Taking it back to the roots of Mexico, child abuse is so prominent that 7 out of 10 children are sexually abused yearly and over 50% of the women. This is important to understand because a lot of the Hispanic and Latino community are immigrants to the United States and most of these individuals carry with them cultural norms that have held the taboo of sexual abuse together. These norms include machismo, marianismo, and familismo. Machismo is defined as a strong sense of masculine pride. Marianismo is the ideal role of a woman. Familismo is the idea of a family centered family, with close relationships within the large extended family. These three cultural practices are crucial to the taboo practices.

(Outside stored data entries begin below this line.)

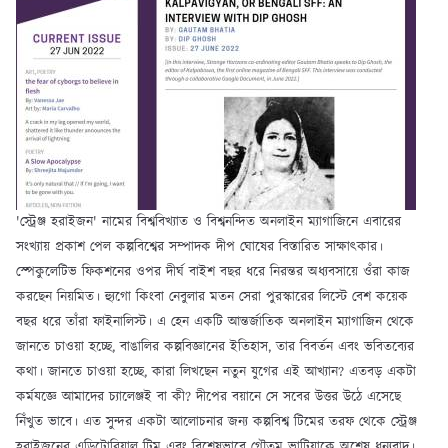
'স্ট্রেঞ্জ হরাইজন' নামের বিশ্ববিখ্যাত ও বিশ্বনন্দিত অনলাইন ম্যাগাজিনে এবারের
সংখ্যায় প্রকাশ পেল কল্পবিশ্বের সম্পাদক দীপ ঘোষের বিস্তারিত সাক্ষাৎকার।
স্পেকুলেটিভ ফিকশনের ওপর দীর্ঘ বাইশ বছর ধরে নিরন্তর অধ্যবসায়ে ওঁরা কাজ
করছেন নিয়মিত। হ্যুগো কিংবা নেবুলার মতন সেরা পুরস্কারের লিস্টে বেশ কয়েক
বছর ধরে তাঁরা ফাইনালিস্ট। এ হেন একটি আন্তর্জাতিক অনলাইন ম্যাগাজিন থেকে
জানতে চাওয়া হচ্ছে, বাঙালির কল্পবিজ্ঞানের ইতিহাস, তার বিবর্তন এবং ভবিতব্যের
কথা। জানতে চাওয়া হচ্ছে, কারা লিখছেন নতুন যুগের এই আখ্যান? এতবড় একটা
কর্মযজ্ঞে আমাদের চ্যালেঞ্জই বা কী? দীপের বয়ানে সে সবের উত্তর উঠে এসেছে
নিঁখুত ভাবে। এত সুন্দর একটা আলোচনার জন্য কল্পবিশ্ব টিমের তরফ থেকে স্ট্রেঞ্জ
হরাইজনের এডিটোরিয়াল টিম এবং বিশেষভাবে গৌতম ভাটিয়াকে অশেষ ধন্যবাদ।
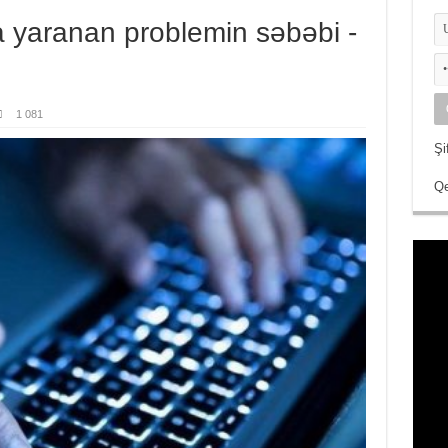
da yaranan problemin səbəbi -
1 081
Şi
Qe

For centuries Hispanic women have tolerated machismo. Many women put up with their husbands raping them because they believed that it was their duty to listen to their husbands without needing to consent. When speaking of marianismo, women were expected to be housewives, listen to their husband, and be honest to their husbands regardless of their husband’s behavior. Familismo has become an area of concern between the Hispanic and Latino communities. According to rainn.org 4/5 of assaults are committed by someone you know. Families who practice familismo prefer to keep issues and secrets within the family. In my case my family refused to believe that my perpetrator was the person I said it was because they are a close blood relative. After I came out about my assault, they shut me out and refused to talk about it again. These are issues that need to be addressed and talked about in order to break the silence.

Silencing victims and breaking Hispanic culture norms is crucial for change and for the health of survivors. Survivors need a good support system in order to get through the trauma and affects of sexual assault and many times that support system is the family.

So what can you do to break the silence?

SPEAK OUT! Speaking out can include being a good bystander, educating others about this issue, educating yourself further, becoming an advocate against sexual assault, and being an activist against sexual assault.